The Good News is that Mediocrity is Very, Very Cheap

Well, we don't have much money left to do this. Maybe we can salvage something we have already?"

This is how the conversation began with a client last year. He
was creating a community web site and needed it to have an overall
visual theme that resonated with a very select group. He already had a
great logo, but he wanted to use graphical buttons and icons that would
tie everything together. About 100 icons, in fact.

Crafting over a hundred icons that create an instant response
to help visually guide members through a web site sounded like a really
fun project. It was also a very tall order. And that's when we started
talking about the budget.

My client knew the value of the graphics he needed and was
willing to pay for the best he could get. It was that tiny, nagging
"able" part that was getting in his way. As we talked more about the
project, he revealed to me his struggles in getting his site created.

A Nightmare is Born

He explained to me how early on he set out to save some capital
so he would have something left over "in case of emergency." He didn't
want to skimp on quality, but like most smart business people, he wanted
to find the lowest cost possible. Makes sense.

So he posted the project on a freelancer site and started
accepting bids. When he saw some reasonably good art at a dirt cheap
price, he jumped. The "artist" was actually a company in Southeast Asia
that employed several artists. They could keep their rates at the price
of an Andes mint and bang out work faster than you can eat one.

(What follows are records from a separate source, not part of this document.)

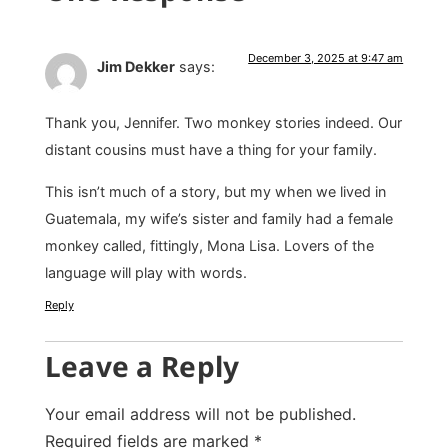
December 3, 2025 at 9:47 am
Jim Dekker
says:
Thank you, Jennifer. Two monkey stories indeed. Our
distant cousins must have a thing for your family.
This isn’t much of a story, but my when we lived in
Guatemala, my wife’s sister and family had a female
monkey called, fittingly, Mona Lisa. Lovers of the
language will play with words.
Reply
Leave a Reply
Your email address will not be published.
Required fields are marked
*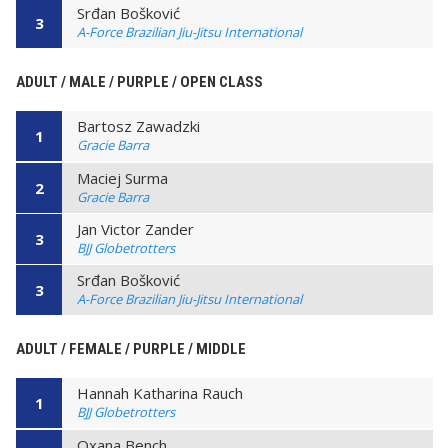
Srđan Bošković
3
A-Force Brazilian Jiu-Jitsu International
ADULT / MALE / PURPLE / OPEN CLASS
Bartosz Zawadzki
1
Gracie Barra
Maciej Surma
2
Gracie Barra
Jan Victor Zander
3
BJJ Globetrotters
Srđan Bošković
3
A-Force Brazilian Jiu-Jitsu International
ADULT / FEMALE / PURPLE / MIDDLE
Hannah Katharina Rauch
1
BJJ Globetrotters
Oxana Bench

It sounded like the perfect solution to my guy. Then the phone calls came. 

Around 2:00 every morning, the company would call my client to
talk about the work. The fact that he was in Texas didn't seem to mean a
lot to them. That was their schedule. So he bit the bullet and arranged
his schedule around theirs. 

At 2:00 AM, I have a hard time explaining anything to English
speakers. My friend had the unique opportunity to learns bits and pieces
of a new language, as well as teach some English. Getting across a
simple concept took hours.

Then the graphics came back. They were sort of, almost, pretty
close to being on target, which would be awesome if my client was
building a sort of, almost, pretty good web community. He wasn't. He
wanted to be on the same level with the best sites on the Internet, but
it looked like he was going to fall short of that goal.

The realization built slowly because he tried to keep working
with the same company to get it right. He spent over half his original
budget on graphics he ultimately would never use. Plus, the time to
launch was coming up fast.

Yes, ouch. When he shared this with me I felt terrible for him.
I'm a soft-hearted kind of a guy, but since I can't work for free
without starving to death, we had to work out some very unique solutions
with his remaining budget. So that 30-second flash animation with six
characters? Well, some things had to wait until funds were available. In
the end he actually got more than just the icons, of which we created
over a hundred.

The Moral

Lest you think my moral is about not working with Asian
graphics firms, or posing your project on a bid site, or staying up
late, let me assure you that all those things can be little magic carpet
rides of sweetness.

My client's mistake wasn't in trying to get his graphics for a
low price. If that were true, I wouldn't automatically navigate to the
hidden sale rack at Nordstrom. Everybody wants to save money somehow.
We're business people, we do it better.

Let me let you in on a little secret. Creating graphics is easy
for people who have the skills. Easy. Like riding a bike easy. Most
artists I know can whip out simple graphics with a bowl of Ramen noodles
in one hand (because that's how we're trained).

The value of graphics – or, for that matter good copy writing,
web development, or brochure layout is not solely in the execution of
the work. What you should look for when hiring a creative service is
someone who gets you. Who gets your thing. Who gets what you want to do
beyond the obvious task you're assigning.

Where a real creative service provider spends most of their
time is thinking. We're thinking about you and your thing. A lot.
Sometimes we're thinking about you as we fall asleep. In the shower. At
breakfast when our two-year old knocks over the corn flakes we're
jotting that down as a potential concept – before we're cleaning it up.

It's the end result of those constant ruminations while we're
"off the clock" that you're paying for. We're thinking about all those
things that you may not even know are considerations, like CMYK vs RGB,
raster vs vector, adaptability to other marketing materials, output
cost, will another developer need to work with the code at a later date?

This is the stuff that saves you money later.

Choosy or Floozy?

Okay, I just did that to rhyme and be goofy. You caught me. My point is that when you need a creative service, you should be choosy.
You should be able to talk to a human about your project. Posting
parameters to a bid site can be a good way to price shop, but you
absolutely should be able to talk with a person on the phone to see if
they understand what you really need.

Sometimes you need less than you think. You could save money by
being connected to someone who actually cares about giving you the right thing and not just a thing.

Save your money. Get your stuff as cheap as possible. Just do it smart.